Not your gourds full of cow’s milk
and blood with goatskin handles.
Not your soup, eked out with thin strips of bark
and a vegetable or meat chunk if we were lucky.
This is dressed in crisp linen, a clean white bowl,
silver-served and glinting in the gleam of light,
laid out with the lid off and bottle uncorked
next to the crusted golden bread.
Yet the steam and the twinge in my stomach
take me straight back to you.
Helen has been published in several online magazines and supplements including with Corbel Stone Press, Ink, Sweat and Tears, Clear Poetry, Algebra of Owls, Ground Poetry, Your One Phone-call, Open Mouse, Red River Review, Barren Magazine, The Drabble, Sukoon and The Ekphrastic Review. She lives in England.
White Soup Bowl
Are the holes flavour-related?
Flavour adjacent? Or perhaps a
flavour impetus, the pompatus
of taste? It’s my first time
making bread. Soup is old hat.
The dough on the third day –
it will rise. Will it rise again
if it deflates, flattens out, gives
a torn damnation? When dipping
is there a consistency or variable
that guarantees butter isn’t needed?
Well, let’s use it anyway. The salty
dogs pant under the splintered table.
Steam and yeast wait for no one.
The soup will taste like an old hat
if you leave the lid ajar like a god
or gangster. Excessive celery erases
dreams. Could be the wine. Probably
it’s the wine. It’s the wine. Will you
pick crumbs from my beard forever?
R Walsh was born in Syracuse, NY and lives in Boise, Idaho. He received his MFA in Creative Writing from Boise State University, where he now teaches English as a Second Language. He is the Online/Fiction Editor at The Citron Review.
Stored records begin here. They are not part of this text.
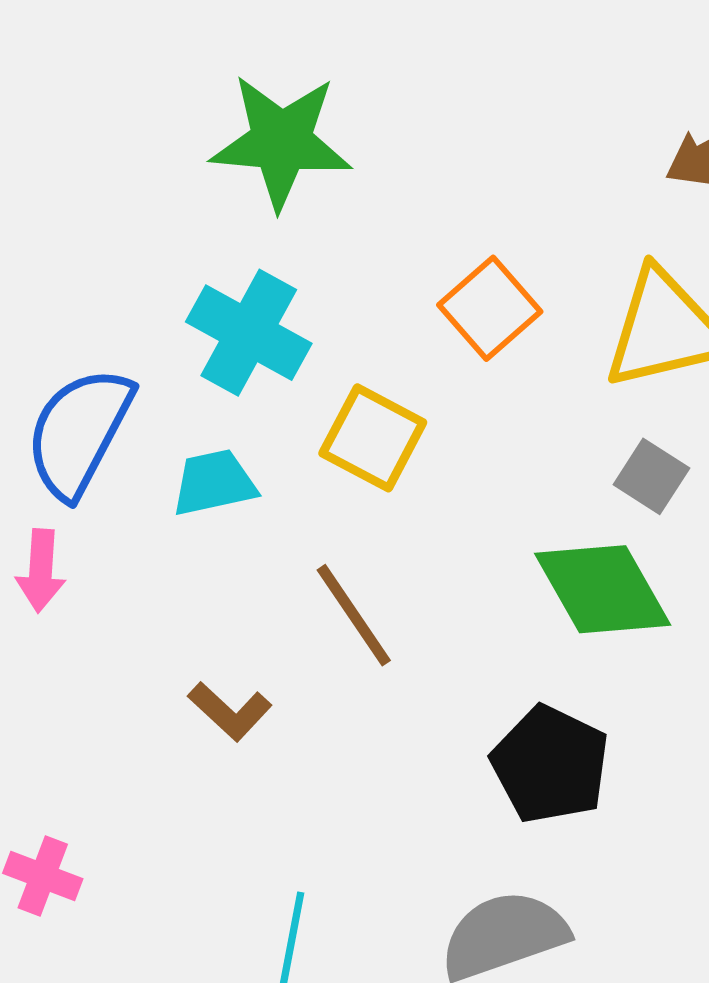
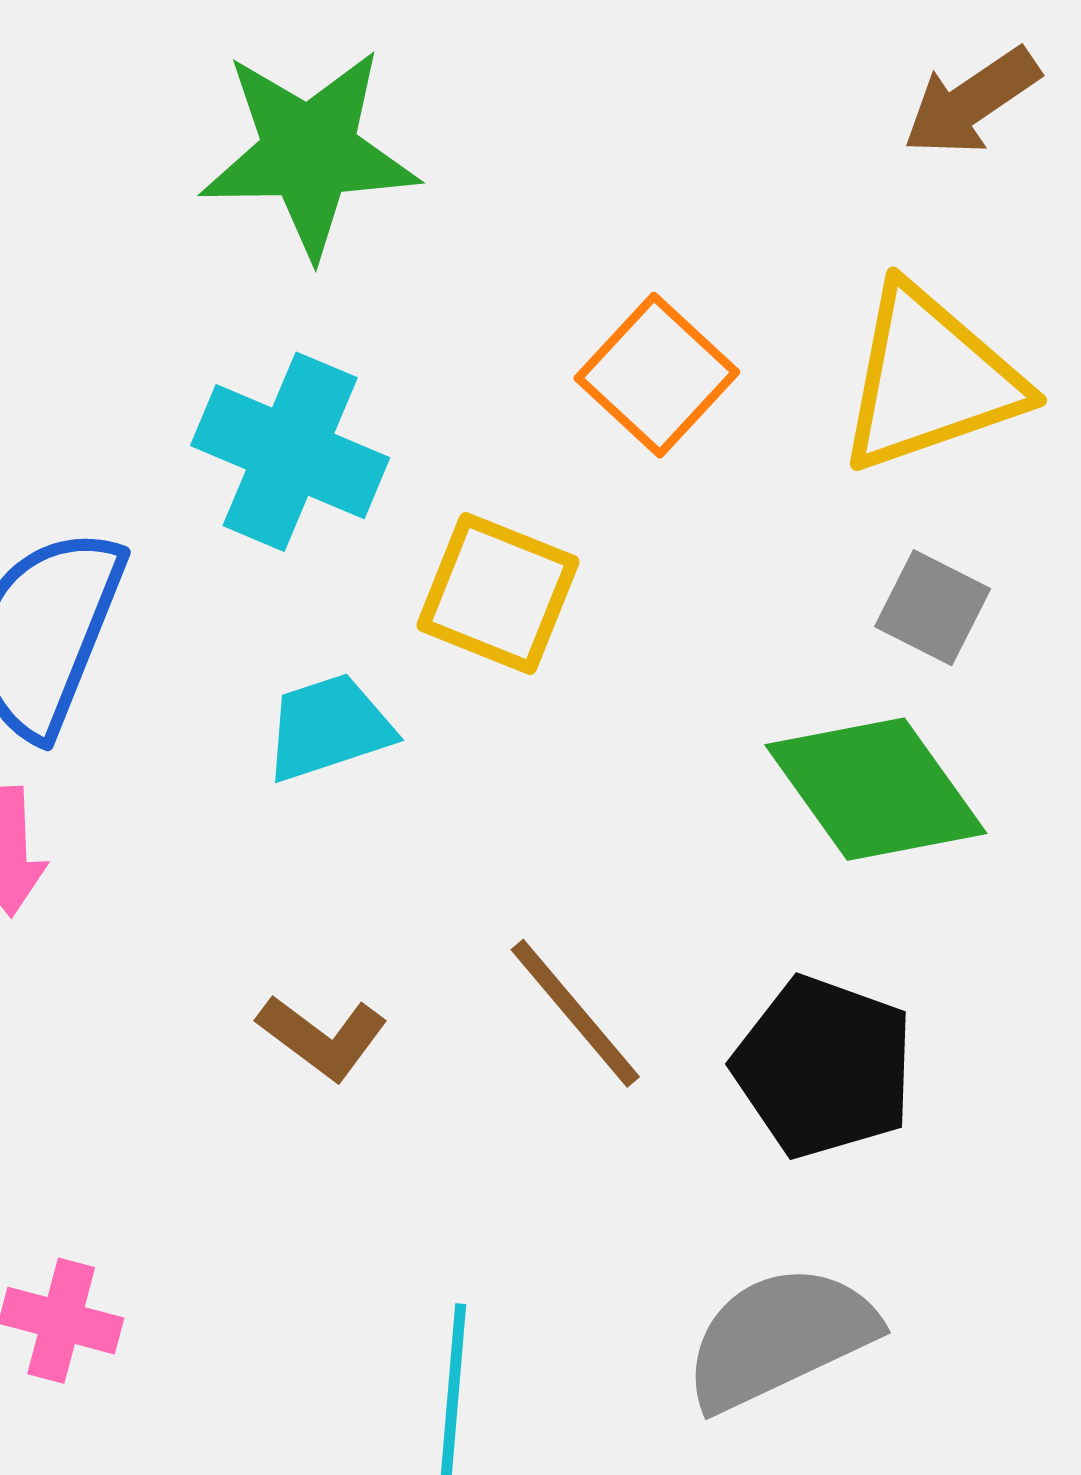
cyan trapezoid: (214, 483) -> (329, 727), moved
brown line: (354, 615) -> (575, 1013), moved

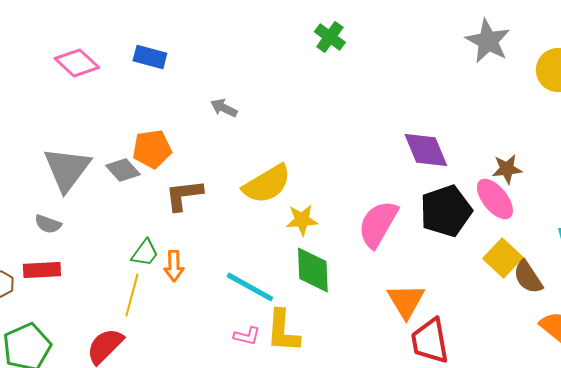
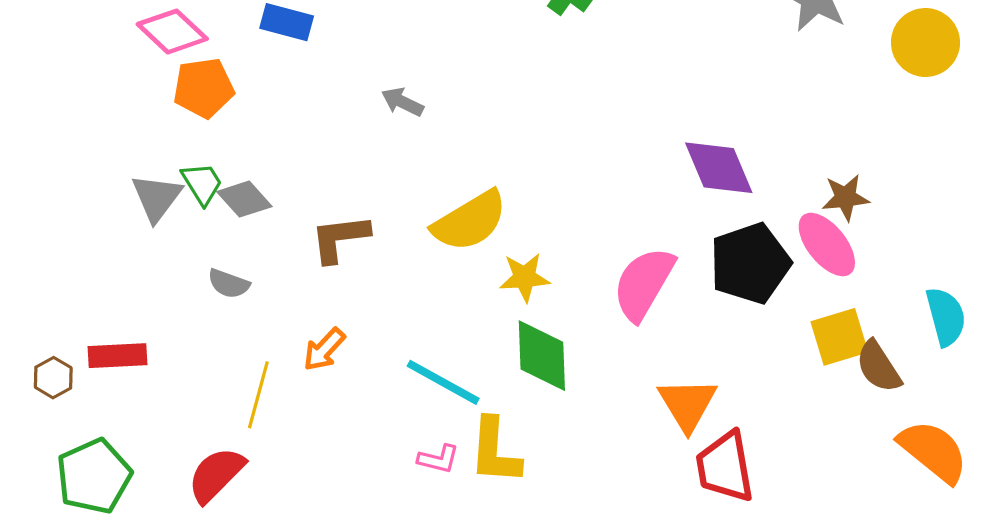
orange pentagon: (152, 149) -> (204, 88), moved
gray triangle: (67, 169) -> (157, 198), size x0.7
gray semicircle: (48, 224) -> (229, 284), moved
green trapezoid: (145, 253) -> (202, 183), moved, turned -68
yellow square: (503, 258) -> (839, 337), turned 30
orange arrow: (174, 266) -> (324, 349), turned 44

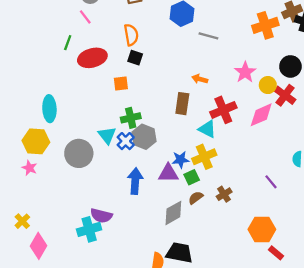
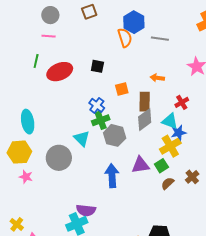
pink line: (85, 17) -> (49, 36), turned -40
orange semicircle: (131, 35) -> (125, 38), moved
orange square: (121, 83) -> (122, 89), moved
red cross: (223, 110) -> (182, 102), size x0.6
blue cross: (126, 141) -> (97, 105), moved
blue star: (181, 160) -> (179, 133), moved
pink star: (30, 168) -> (26, 177), moved
gray diamond: (173, 213) -> (145, 120), moved

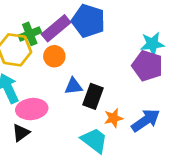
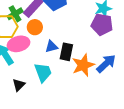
pink ellipse: (32, 109) -> (19, 44), moved
orange star: (113, 118) -> (83, 65), size x1.6
cyan trapezoid: (94, 140) -> (43, 72), moved, turned 40

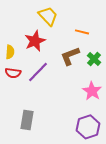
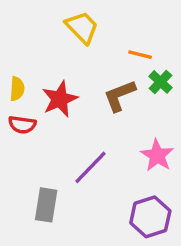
red star: (35, 41) -> (60, 99), moved
green cross: (94, 59) -> (161, 82), moved
purple line: (38, 72) -> (90, 167), moved

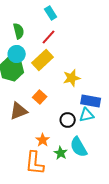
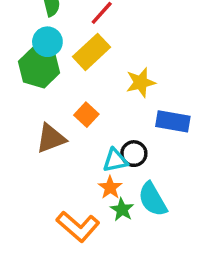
cyan triangle: (87, 115) -> (115, 160), moved
orange star: (43, 140) -> (110, 187), moved
orange L-shape: (35, 163) -> (78, 226), turned -55

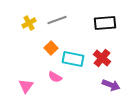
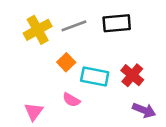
yellow cross: (29, 23) -> (38, 30), size x1.5
black rectangle: (105, 23) -> (117, 23), moved

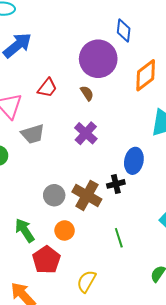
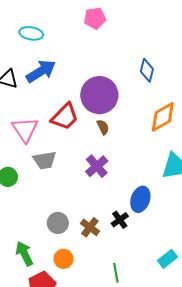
purple circle: (98, 59) -> (99, 95), moved
red trapezoid: (47, 88) -> (65, 117), size x1.4
black cross: (116, 184) -> (120, 220), turned -30
brown cross: (87, 195) -> (90, 227), size x0.7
His writing is found in many fine publications, such as Rougarou, Timber, Juked, Grey Sparrow Journal, Alice Blue, Timshel, Esquire, and B O D Y. For more: itsjrwalsh.com.
By All Her Womanly Charms
In wintertime what could be better
Then a warm home-cooked cob of bread
A hearty parsnip, turnip mutton stew
And a glass or two of heady mead before bed.
It’s the kind of nostalgia
That takes out life’s game-shot lead
And fills your heart full-fed
A dumpling or two,
And a well-bosomed lass to lift your soul
Above a near-empty glass;
What more could any man wish or ask?
After a hard day’s work; has
-taken his every-sinew too task.
Then to just-sleep, sleep likes a babe in arms.
And know no other qualms,
Other then he’s well-suited
Well cared for, by all her womanly charms.
Mark Andrew Heathcote
Mark Andrew Heathcote is from Manchester in the UK, author of In Perpetuity and Back on Earth, two books of poems published by a CTU publishing group ~ Creative Talents Unleashed and in creative charge, the direction of two anthologies by the same publisher. He's an adult learning difficulties support worker, who began writing poetry at an early age at school. Mark enjoys spending his leisure time off work reading and writing and spending time gardening.
Half the Loaf...
Such irony is so well done,
your steaming bowl as smoking gun
of greater talent not resigned
to be by lesser thus confined
to stillness in which brush compelled
would find its rightful fame withheld,
not measured by the weight of worth
but gender to which given birth.
Your bowl will have the final word
deposed by time as witness heard
for praise no longer left unearned
when table is more fairly turned
and half the loaf so well you've done
will see the day your point is won.
Portly Bard: Old man. Ekphrastic fan.
Prefers to craft with sole intent
of verse becoming complement...
...and by such homage being lent...
ideally also compliment.
The Seaweed Soup
A broth of Dead Man's Rope?
A fusion of Fucus flavours:
Or perhaps a mash of Devil's Apron/
bulbous prongs of Velvet Horn?
Something named only in Gaelic
with a little garlic?
Each summer evening,
after a long Atlantic swim,
with no skins,
cook and try the day's new find,
ranging ever further out
onto rarely visited skerries of taste.
Bruach Mhor lives by a loch. He is transitioing into a seal. His poems have most recently appeared in Ink, Sweat and Tears and The Lake, Morphrog, Poetry Village, Plumwood Mountain and Emerald (Monstrous Regiment Publishing, Edinburgh)
The Cooking Pot
It is a very heavy cooking pot made of twice-baked clay. Do you hear the lid scrape the lip of the pot? Do you smell the onion soup brewing within, ready to receive the muenster?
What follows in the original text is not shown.